Porosmedia.com, Jakarta – Kejaksaan Agung RI terus mendalami dugaan korupsi dalam proyek pengadaan laptop untuk digitalisasi pendidikan yang ditaksir mencapai hampir Rp10 triliun. Penyelidikan ini mengindikasikan keterkaitan erat dengan kebijakan dan tokoh-tokoh kunci dalam pemerintahan Presiden Joko Widodo.
Pengamat politik Hersubeno Arief menilai langkah Kejagung ini tak lepas dari konteks politik era transisi menuju pemerintahan baru. “Ini jelas berkaitan erat dengan kekuasaan masa lalu. Bahkan Presiden sampai menerbitkan Perpres untuk mengawal jaksa dan keluarganya—itu sinyal bahwa ada pertarungan besar di balik penyelidikan ini,” ujar Hersubeno, Jumat (30/5/2025).
Dugaan Permufakatan Jahat dan Jejak Stafsus Nadiem
Salah satu temuan mencolok berasal dari penggerebekan apartemen staf khusus Menteri Pendidikan, Kebudayaan, Riset, dan Teknologi Nadiem Makarim di Jakarta Selatan. Operasi yang digelar Kejagung pada 20–21 Mei 2025 itu menyita barang bukti penting, mulai dari dokumen, flash disk, hingga laptop yang diduga berkaitan dengan proyek pengadaan Chromebook.
Ageta, analis investigasi, menegaskan: “Pengadaan ini berlangsung sejak 2019 hingga 2023 saat Nadiem menjabat.
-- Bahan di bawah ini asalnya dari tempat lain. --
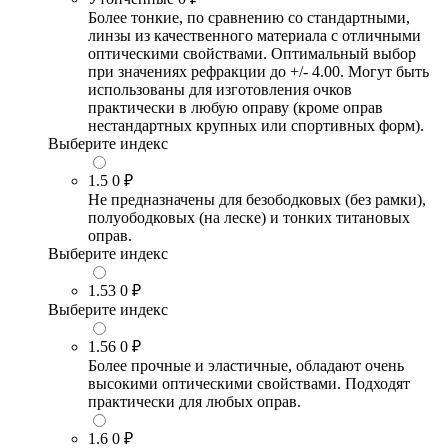
Более тонкие, по сравнению со стандартными,
линзы из качественного материала с отличными
оптическими свойствами. Оптимальный выбор
при значениях рефракции до +/- 4.00. Могут быть
использованы для изготовления очков
практически в любую оправу (кроме оправ
нестандартных крупных или спортивных форм).
Выберите индекс
1.5
0 ₽
Не предназначены для безободковых (без рамки),
полуободковых (на леске) и тонких титановых
оправ.
Выберите индекс
1.53
0 ₽
Выберите индекс
1.56
0 ₽
Более прочные и эластичные, обладают очень
высокими оптическими свойствами. Подходят
практически для любых оправ.
1.6
0 ₽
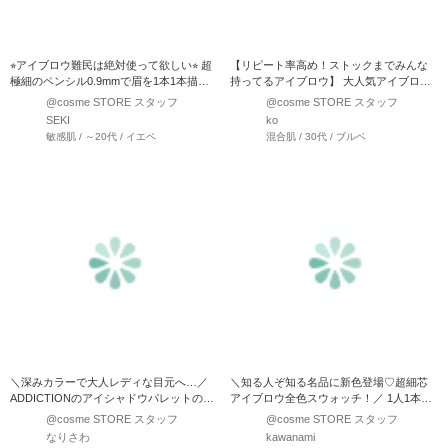
⭐︎アイブロウ難民は絶対使って欲しい⭐︎ 超
【リピート率高め！ストックまでみんな
極細のペンシル0.9mmで眉を1本1本描け
持ってるアイブロウ】 大人気アイブロウ
ちゃう！ …
ペンシル！ リピート…
@cosme STORE スタッフ
@cosme STORE スタッフ
SEKI
ko
敏感肌 / ～20代 / イエベ
混合肌 / 30代 / ブルベ
＼深みカラーで大人レディな目元へ…／
＼知る人ぞ知る名品に新色登場♡超細芯
ADDICTIONのアイシャドウパレットの中
アイブロウ全色スウォッチ！／ 1人1本は
で私的イチオシ…
持ってる？レベルのア…
@cosme STORE スタッフ
@cosme STORE スタッフ
なりさわ
kawanami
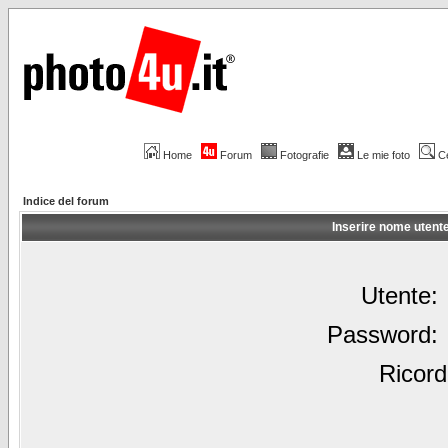
Home
Forum
Fotografie
Le mie foto
C
Indice del forum
Inserire nome utent
Utente:
Password:
Ricord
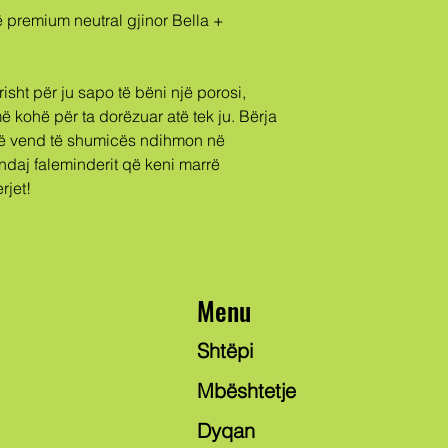
kohë për ta dorëzuar atë tek ju. Bërja 
ë vend të shumicës ndihmon në 
daj faleminderit që keni marrë 
rjet!
Menu
Shtëpi
Mbështetje
Dyqan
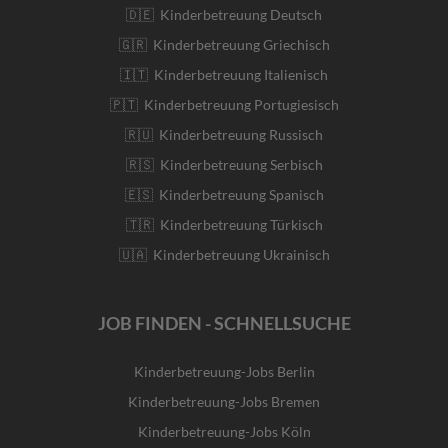
🇩🇪 Kinderbetreuung Deutsch
🇬🇷 Kinderbetreuung Griechisch
🇮🇹 Kinderbetreuung Italienisch
🇵🇹 Kinderbetreuung Portugiesisch
🇷🇺 Kinderbetreuung Russisch
🇷🇸 Kinderbetreuung Serbisch
🇪🇸 Kinderbetreuung Spanisch
🇹🇷 Kinderbetreuung Türkisch
🇺🇦 Kinderbetreuung Ukrainisch
JOB FINDEN - SCHNELLSUCHE
Kinderbetreuung-Jobs Berlin
Kinderbetreuung-Jobs Bremen
Kinderbetreuung-Jobs Köln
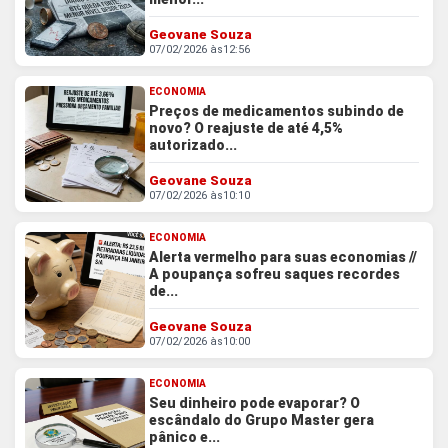
Geovane Souza
07/02/2026 às
12:56
ECONOMIA
Preços de medicamentos subindo de
novo? O reajuste de até 4,5%
autorizado...
Geovane Souza
07/02/2026 às
10:10
ECONOMIA
Alerta vermelho para suas economias //
A poupança sofreu saques recordes
de...
Geovane Souza
07/02/2026 às
10:00
ECONOMIA
Seu dinheiro pode evaporar? O
escândalo do Grupo Master gera
pânico e...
Kejagung kini mencium adanya persekongkolan jahat dalam pemilihan perangkat Chromebook, padahal perangkat ini tidak kompatibel dengan kondisi infrastruktur digital Indonesia yang masih banyak blank spot.”
Sejumlah laporan dari guru dan pengamat pendidikan mengungkap bahwa banyak perangkat yang akhirnya hanya menjadi “pajangan” karena tak bisa digunakan di lapangan.
Keterkaitan dengan Kasus BTS, FTECH, dan PDNS
Hersubeno dan Ageta juga menyoroti kemiripan pola dengan sejumlah kasus besar lain seperti BTS Kominfo, FTECH, hingga PDNS. Semua kasus itu, menurut mereka, memiliki potensi keterhubungan dengan aktor-aktor di lingkar kekuasaan era Jokowi. Namun, baru di masa pemerintahan Prabowo Subianto-lah Kejagung mulai bergerak agresif.
“Kasus ini baru benar-benar digarap di tahun 2025. Kita menduga kuat ini akan segera naik ke fase penyidikan meski belum ada tersangka diumumkan,” jelas Ageta.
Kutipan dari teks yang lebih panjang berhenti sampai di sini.